6. What’s the fic you’ve written with the happiest ending?
I write so much fluff...but something about the softness of Even & Isak in Shimmery & Golden (https://archiveofourown.org/works/27531607) and Come Run Your Hands Through My Hair (Cause That's Why It's There) (https://archiveofourown.org/works/28786659) live rent free in my mind, as the kids say.
7. Do you write crossovers? If so what is the craziest one you’ve written?
I do! My Kind of Party is basically just horny crack treated seriously, and I had so much fun basically throwing all caution to the wind while writing it. (https://archiveofourown.org/works/18690400)
8. Have you ever received hate on a fic?
Yep.
9. Do you write smut? If so what kind?
LOL yes. Clearly. Lots of kinds. Usually the kind that ends up hopelessly romantic or at least with the tiniest bit of feelings, no matter how much I’m trying to avoid that for the sake of angst or pure horniness.
10. Have you ever had a fic stolen?
Not that I know of! If anyone ever sees that happen, please report it and let me know.
11. Have you ever had a fic translated?
Yes! The Morning After (Is Both the Hardest and the Sweetest Part) has been translated into Russian, which is so cool! Here’s the link to the original-- https://archiveofourown.org/works/15154799 -- and the translation: https://archiveofourown.org/works/15522618.

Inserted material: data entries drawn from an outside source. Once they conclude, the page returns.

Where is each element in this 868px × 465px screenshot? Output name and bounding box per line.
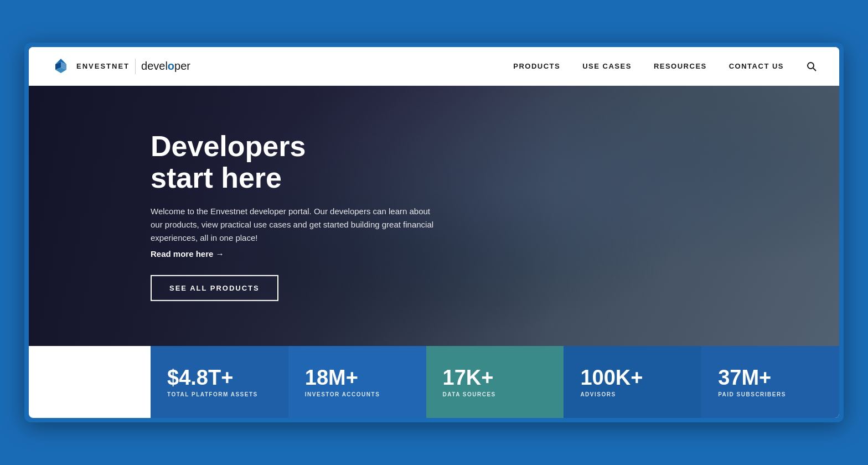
navbar: ENVESTNET developer PRODUCTS USE CASES R… [29, 47, 839, 86]
stat-number-advisors: 100K+ [580, 367, 685, 388]
stat-label-paid-subscribers: PAID SUBSCRIBERS [718, 391, 823, 397]
stat-number-paid-subscribers: 37M+ [718, 367, 823, 388]
stat-label-advisors: ADVISORS [580, 391, 685, 397]
website: ENVESTNET developer PRODUCTS USE CASES R… [29, 47, 839, 418]
stat-number-data-sources: 17K+ [443, 367, 547, 388]
svg-point-0 [808, 63, 814, 69]
stat-advisors: 100K+ ADVISORS [564, 346, 701, 418]
envestnet-logo-icon [51, 56, 71, 76]
logo-developer-text: developer [141, 60, 190, 73]
browser-frame: ENVESTNET developer PRODUCTS USE CASES R… [24, 43, 844, 422]
stat-label-platform-assets: TOTAL PLATFORM ASSETS [167, 391, 272, 397]
see-all-products-button[interactable]: SEE ALL PRODUCTS [151, 275, 278, 301]
stat-total-platform-assets: $4.8T+ TOTAL PLATFORM ASSETS [151, 346, 288, 418]
hero-title: Developersstart here [151, 131, 438, 194]
stats-bar: $4.8T+ TOTAL PLATFORM ASSETS 18M+ INVEST… [151, 346, 839, 418]
nav-link-resources[interactable]: RESOURCES [654, 62, 707, 70]
svg-line-1 [813, 68, 816, 71]
stat-paid-subscribers: 37M+ PAID SUBSCRIBERS [701, 346, 839, 418]
stat-investor-accounts: 18M+ INVESTOR ACCOUNTS [288, 346, 426, 418]
stat-label-investor-accounts: INVESTOR ACCOUNTS [305, 391, 410, 397]
hero-section: Developersstart here Welcome to the Enve… [29, 86, 839, 346]
hero-content: Developersstart here Welcome to the Enve… [151, 131, 438, 301]
nav-link-use-cases[interactable]: USE CASES [582, 62, 632, 70]
logo-envestnet-text: ENVESTNET [76, 62, 130, 70]
stat-label-data-sources: DATA SOURCES [443, 391, 547, 397]
nav-link-contact-us[interactable]: CONTACT US [729, 62, 784, 70]
logo-text: ENVESTNET developer [76, 59, 190, 74]
nav-links: PRODUCTS USE CASES RESOURCES CONTACT US [513, 61, 817, 72]
stat-number-investor-accounts: 18M+ [305, 367, 410, 388]
hero-description: Welcome to the Envestnet developer porta… [151, 205, 438, 245]
nav-link-products[interactable]: PRODUCTS [513, 62, 560, 70]
logo-divider [135, 59, 136, 74]
logo: ENVESTNET developer [51, 56, 190, 76]
search-icon[interactable] [806, 61, 817, 72]
stat-number-platform-assets: $4.8T+ [167, 367, 272, 388]
stat-data-sources: 17K+ DATA SOURCES [426, 346, 564, 418]
read-more-link[interactable]: Read more here → [151, 249, 224, 259]
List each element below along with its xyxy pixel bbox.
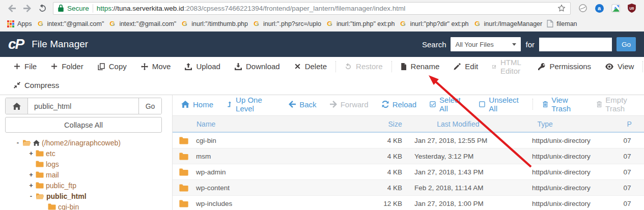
file-permissions: 07	[611, 153, 644, 160]
collapse-all-button[interactable]: Collapse All	[5, 117, 162, 133]
folder-button[interactable]: Folder	[44, 62, 91, 71]
nav-view-trash[interactable]: View Trash	[536, 96, 590, 113]
nav-select-all[interactable]: Select All	[423, 96, 472, 113]
browser-back-icon[interactable]	[5, 2, 18, 15]
svg-text:G: G	[254, 20, 259, 27]
nav-reload[interactable]: Reload	[375, 100, 424, 109]
column-header-permissions[interactable]: P	[611, 120, 644, 128]
rename-button[interactable]: Rename	[394, 62, 447, 71]
edit-button[interactable]: Edit	[446, 62, 485, 71]
tree-expander[interactable]: +	[29, 149, 34, 157]
tree-expander[interactable]: +	[29, 171, 34, 178]
bookmark-item[interactable]: G inurl:"/timthumb.php	[181, 20, 248, 27]
upload-icon	[185, 63, 192, 70]
copy-button[interactable]: Copy	[91, 62, 134, 71]
nav-home[interactable]: Home	[175, 100, 220, 109]
html-editor-button[interactable]: HTML Editor	[485, 58, 531, 75]
column-header-name[interactable]: Name	[173, 120, 371, 128]
file-button[interactable]: File	[7, 62, 44, 71]
path-input[interactable]	[28, 98, 138, 114]
file-list-nav: Home Up One Level Back Forward Reload Se…	[173, 95, 644, 113]
search-input[interactable]	[539, 38, 612, 51]
tree-node-mail[interactable]: + mail	[5, 169, 162, 180]
column-header-type[interactable]: Type	[511, 120, 611, 128]
bookmark-label: inurl:/ImageManager	[484, 20, 543, 27]
bookmark-star-icon[interactable]	[557, 4, 566, 12]
nav-empty-trash[interactable]: Empty Trash	[590, 96, 644, 113]
google-favicon: G	[473, 20, 481, 27]
path-home-button[interactable]	[6, 98, 28, 114]
svg-text:G: G	[327, 20, 332, 27]
upload-button[interactable]: Upload	[178, 62, 228, 71]
tree-node-cgi-bin[interactable]: cgi-bin	[5, 201, 162, 210]
google-favicon: G	[181, 20, 188, 27]
search-go-button[interactable]: Go	[617, 37, 636, 51]
bookmark-item[interactable]: G intext:"@gmail.com"	[37, 20, 104, 27]
nav-unselect-all[interactable]: Unselect All	[472, 96, 529, 113]
google-favicon: G	[253, 20, 260, 27]
bookmark-item[interactable]: G inurl:".php?src=/uplo	[253, 20, 321, 27]
table-row[interactable]: cgi-bin 4 KB Jan 27, 2018, 12:55 PM http…	[173, 133, 644, 148]
tree-node-etc[interactable]: + etc	[5, 148, 162, 159]
file-type: httpd/unix-directory	[512, 184, 610, 192]
bookmark-item[interactable]: fileman	[547, 20, 577, 27]
arrow-right-icon	[330, 101, 337, 108]
bookmark-item[interactable]: G inurl:"php?dir" ext:ph	[399, 20, 468, 27]
file-type: httpd/unix-directory	[512, 168, 610, 176]
tree-node-logs[interactable]: logs	[5, 159, 162, 169]
home-icon	[33, 140, 40, 146]
file-modified: Feb 2, 2018, 11:14 AM	[405, 184, 512, 192]
svg-text:G: G	[38, 20, 43, 27]
file-permissions: 07	[611, 184, 644, 192]
table-row[interactable]: wp-content 4 KB Feb 2, 2018, 11:14 AM ht…	[173, 180, 644, 196]
nav-up-one-level[interactable]: Up One Level	[220, 96, 282, 113]
address-bar[interactable]: Secure https://tuna.serverkita.web.id:20…	[53, 2, 571, 15]
column-header-last-modified[interactable]: Last Modified	[405, 120, 511, 128]
chevron-down-icon	[512, 43, 516, 46]
tree-expander[interactable]: -	[29, 192, 34, 200]
nav-forward[interactable]: Forward	[323, 100, 375, 109]
extension-ublock-icon[interactable]: U0	[626, 3, 637, 14]
table-row[interactable]: msm 4 KB Yesterday, 3:12 PM httpd/unix-d…	[173, 148, 644, 164]
view-button[interactable]: View	[598, 62, 641, 71]
toolbar-row-1: File Folder Copy Move Upload Download De…	[0, 57, 644, 76]
url-scheme: https	[97, 5, 111, 12]
path-go-button[interactable]: Go	[138, 98, 161, 114]
tree-node-public-ftp[interactable]: + public_ftp	[5, 180, 162, 191]
tree-node-label: logs	[46, 160, 59, 168]
extension-swirl-icon[interactable]	[577, 3, 589, 14]
bookmark-label: inurl:"/timthumb.php	[191, 20, 248, 27]
permissions-button[interactable]: Permissions	[531, 62, 598, 71]
browser-reload-icon[interactable]	[36, 2, 49, 15]
bookmark-item[interactable]: G inurl:"tim.php" ext:ph	[326, 20, 395, 27]
delete-button[interactable]: Delete	[287, 62, 334, 71]
table-row[interactable]: wp-includes 12 KB Jan 27, 2018, 1:00 PM …	[173, 196, 644, 210]
file-modified: Jan 27, 2018, 12:55 PM	[405, 137, 512, 144]
move-button[interactable]: Move	[134, 62, 178, 71]
restore-button[interactable]: Restore	[338, 62, 390, 71]
folder-icon	[48, 203, 56, 210]
tree-node-public-html[interactable]: - public_html	[5, 191, 162, 201]
extension-a-icon[interactable]: a	[594, 3, 605, 14]
tree-expander[interactable]: -	[15, 139, 20, 146]
nav-back[interactable]: Back	[282, 100, 323, 109]
search-scope-select[interactable]: All Your Files	[451, 37, 521, 51]
compress-button[interactable]: Compress	[7, 81, 66, 89]
file-name: wp-admin	[196, 168, 226, 176]
column-header-size[interactable]: Size	[371, 120, 405, 128]
folder-icon	[36, 161, 44, 167]
bookmark-item[interactable]: G inurl:/ImageManager	[473, 20, 543, 27]
apps-shortcut[interactable]: Apps	[7, 20, 32, 27]
download-button[interactable]: Download	[228, 62, 287, 71]
bookmark-item[interactable]: G intext:"@gmail.com"	[108, 20, 176, 27]
file-name: wp-content	[196, 184, 230, 192]
extension-image-icon[interactable]	[610, 3, 621, 14]
browser-forward-icon[interactable]	[20, 2, 34, 15]
file-permissions: 07	[611, 168, 644, 176]
tree-node-root[interactable]: - (/home2/inagraphcoweb)	[5, 137, 162, 148]
undo-icon	[345, 63, 352, 70]
svg-text:G: G	[474, 20, 480, 27]
table-row[interactable]: wp-admin 4 KB Jan 27, 2018, 1:43 PM http…	[173, 164, 644, 180]
tree-expander[interactable]: +	[29, 182, 34, 189]
tree-node-label: cgi-bin	[58, 203, 79, 210]
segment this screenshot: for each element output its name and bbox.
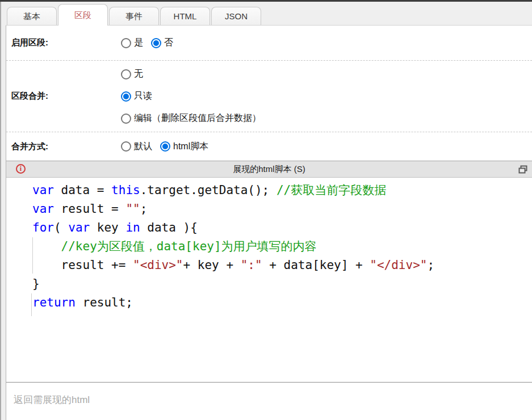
radio-option-label: 否: [164, 37, 173, 49]
radio-unchecked-icon[interactable]: [121, 69, 131, 79]
radio-checked-icon[interactable]: [151, 38, 161, 48]
radio-option[interactable]: 否: [151, 37, 173, 49]
row-label: 启用区段:: [6, 37, 121, 48]
form: 启用区段:是否区段合并:无只读编辑（删除区段值后合并数据）合并方式:默认html…: [6, 26, 532, 161]
script-return-hint: 返回需展现的html: [14, 394, 90, 405]
radio-option[interactable]: 只读: [121, 85, 152, 107]
radio-option-label: 默认: [134, 141, 152, 153]
code-line: for( var key in data ){: [32, 219, 532, 237]
info-icon[interactable]: i: [16, 164, 26, 174]
radio-unchecked-icon[interactable]: [121, 114, 131, 124]
radio-checked-icon[interactable]: [160, 141, 170, 152]
radio-option[interactable]: 默认: [121, 141, 152, 153]
radio-option[interactable]: 无: [121, 63, 143, 85]
code-line: var data = this.target.getData(); //获取当前…: [32, 181, 532, 200]
window-left-edge: [0, 2, 1, 420]
row-label: 区段合并:: [6, 91, 121, 102]
code-editor[interactable]: var data = this.target.getData(); //获取当前…: [6, 178, 532, 382]
restore-window-icon[interactable]: [518, 165, 527, 176]
tab-事件[interactable]: 事件: [109, 7, 159, 25]
form-row: 区段合并:无只读编辑（删除区段值后合并数据）: [6, 61, 532, 132]
indent-guide: [31, 293, 32, 316]
form-row: 合并方式:默认html脚本: [6, 132, 532, 161]
tab-JSON[interactable]: JSON: [211, 7, 261, 25]
code-line: return result;: [32, 293, 532, 312]
radio-checked-icon[interactable]: [121, 91, 131, 102]
script-editor-header: i 展现的html脚本 (S): [6, 161, 532, 178]
code-content[interactable]: var data = this.target.getData(); //获取当前…: [32, 181, 532, 312]
radio-group: 默认html脚本: [121, 141, 216, 153]
radio-option-label: html脚本: [173, 141, 208, 153]
script-return-hint-area[interactable]: 返回需展现的html: [6, 382, 532, 420]
code-line: }: [32, 275, 532, 293]
code-line: var result = "";: [32, 200, 532, 219]
tab-bar: 基本区段事件HTMLJSON: [6, 2, 532, 26]
code-line: result += "<div>"+ key + ":" + data[key]…: [32, 256, 532, 275]
form-row: 启用区段:是否: [6, 26, 532, 61]
tab-HTML[interactable]: HTML: [160, 7, 210, 25]
radio-unchecked-icon[interactable]: [121, 38, 131, 48]
radio-group: 是否: [121, 37, 181, 49]
tab-区段[interactable]: 区段: [58, 4, 108, 26]
row-label: 合并方式:: [6, 141, 121, 152]
radio-option-label: 是: [134, 37, 143, 49]
radio-group: 无只读编辑（删除区段值后合并数据）: [121, 63, 261, 129]
radio-unchecked-icon[interactable]: [121, 141, 131, 152]
radio-option-label: 无: [134, 68, 143, 80]
radio-option-label: 只读: [134, 90, 152, 102]
radio-option[interactable]: 是: [121, 37, 143, 49]
indent-guide: [32, 237, 33, 274]
radio-option[interactable]: 编辑（删除区段值后合并数据）: [121, 107, 261, 129]
radio-option[interactable]: html脚本: [160, 141, 208, 153]
script-editor-title: 展现的html脚本 (S): [6, 164, 532, 175]
tab-基本[interactable]: 基本: [7, 7, 57, 25]
section-panel: 启用区段:是否区段合并:无只读编辑（删除区段值后合并数据）合并方式:默认html…: [6, 26, 532, 420]
radio-option-label: 编辑（删除区段值后合并数据）: [134, 112, 261, 124]
code-line: //key为区段值，data[key]为用户填写的内容: [32, 237, 532, 256]
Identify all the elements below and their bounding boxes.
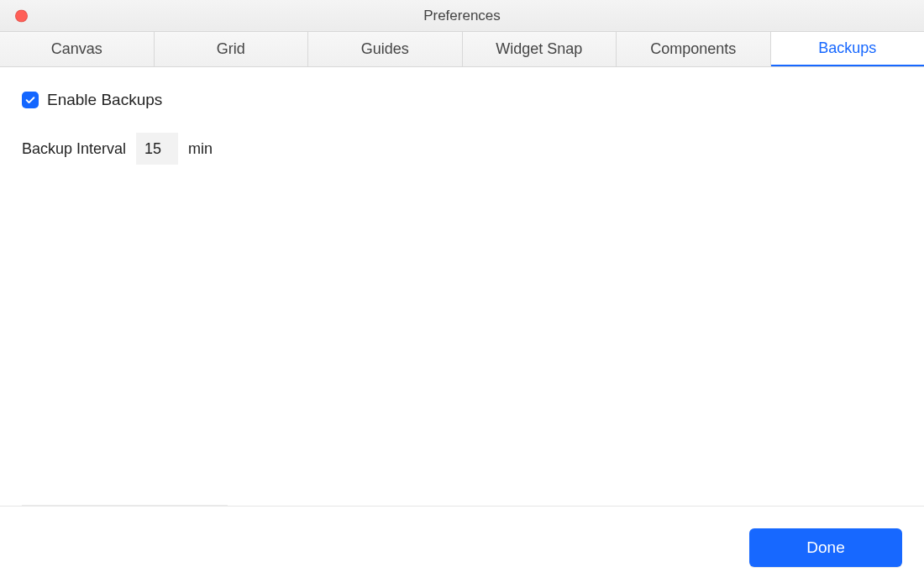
titlebar: Preferences <box>0 0 924 32</box>
backup-interval-unit: min <box>188 140 213 158</box>
tab-guides[interactable]: Guides <box>308 32 463 66</box>
tab-label: Backups <box>818 39 876 57</box>
enable-backups-checkbox[interactable] <box>22 92 39 108</box>
tab-widget-snap[interactable]: Widget Snap <box>463 32 617 66</box>
tab-label: Components <box>650 40 736 58</box>
tab-label: Grid <box>217 40 245 58</box>
backup-interval-row: Backup Interval min <box>22 133 902 165</box>
tabs: Canvas Grid Guides Widget Snap Component… <box>0 32 924 67</box>
footer: Done <box>0 506 924 588</box>
done-button[interactable]: Done <box>749 528 902 567</box>
window-title: Preferences <box>423 8 501 24</box>
content-backups: Enable Backups Backup Interval min <box>0 67 924 504</box>
enable-backups-label: Enable Backups <box>47 91 162 109</box>
enable-backups-row: Enable Backups <box>22 91 902 109</box>
tab-backups[interactable]: Backups <box>771 32 925 66</box>
checkmark-icon <box>24 94 36 106</box>
tab-label: Widget Snap <box>496 40 582 58</box>
tab-components[interactable]: Components <box>617 32 771 66</box>
backup-interval-label: Backup Interval <box>22 140 126 158</box>
tab-grid[interactable]: Grid <box>155 32 309 66</box>
tab-canvas[interactable]: Canvas <box>0 32 155 66</box>
tab-label: Canvas <box>51 40 102 58</box>
close-window-icon[interactable] <box>15 9 28 22</box>
backup-interval-input[interactable] <box>136 133 178 165</box>
tab-label: Guides <box>361 40 409 58</box>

12. Have you ever co-written a fic before?
Yes! @bensschwartz and I wrote a sweet, angsty little Iggymartin thing, I’ll Be Scared (So By the Time You Wake I’ll Be Brave): https://archiveofourown.org/works/32370229
13. What’s a WIP that you want to finish but don’t think you ever will?
I hate to say it...but Second Curse, Worse Than the First (https://archiveofourown.org/works/13378377/chapters/30639954). The Wynonna Earp fandom has since moved on from the plot of season 2, and so have I. Also, most of the Wyndolls shippers have seemed to move on overall, which won’t stop me from still writing them, but probably just from writing this particular fic. And also, if I’m honest? I have no idea where this fic was even going to go. I did not plan it out at all
14. What are your writing strengths?
Diving into character’s feelings. Details. Feeling the scene deeply as I write it.
15. What are your writing weaknesses?
Diving too much into a character’s feelings so that I tell rather than show. Unintentional repetition. Feeling the scene so much that I don’t approach it from a writing standpoint, and then it gets muddled; I know what I’m trying to say, but everyone who reads it gets bits and pieces.
16. What are your thoughts on writing dialogue in other languages in a fic?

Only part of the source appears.